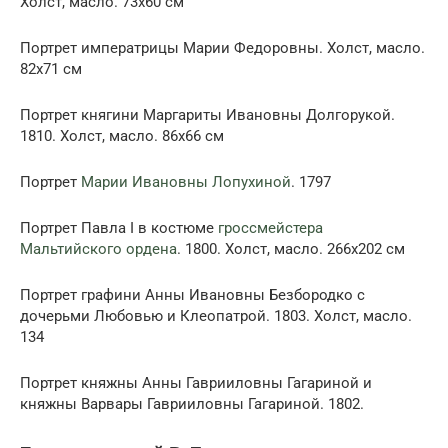
Холст, масло. 73х60 см
Портрет императрицы Марии Федоровны. Холст, масло.
82х71 см
Портрет княгини Маргариты Ивановны Долгорукой.
1810. Холст, масло. 86х66 см
Портрет
Марии Ивановны Лопухиной
. 1797
Портрет Павла I в костюме
гроссмейстера
Мальтийского ордена
. 1800. Холст, масло. 266х202 см
Портрет графини Анны Ивановны Безбородко с
дочерьми Любовью и Клеопатрой. 1803. Холст, масло.
134
Портрет княжны Анны Гаврииловны Гагариной и
княжны Варвары Гаврииловны Гагариной. 1802.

_ _ _ _ _ _ _

> What is being asked
Everything in the records above must be repeated exactly, apart from the pictures.

> Problem solution
Холст, масло. 73х60 см
Портрет императрицы Марии Федоровны. Холст, масло.
82х71 см
Портрет княгини Маргариты Ивановны Долгорукой.
1810. Холст, масло. 86х66 см
Портрет
Марии Ивановны Лопухиной
. 1797
Портрет Павла I в костюме
гроссмейстера
Мальтийского ордена
. 1800. Холст, масло. 266х202 см
Портрет графини Анны Ивановны Безбородко с
дочерьми Любовью и Клеопатрой. 1803. Холст, масло.
134
Портрет княжны Анны Гаврииловны Гагариной и
княжны Варвары Гаврииловны Гагариной. 1802.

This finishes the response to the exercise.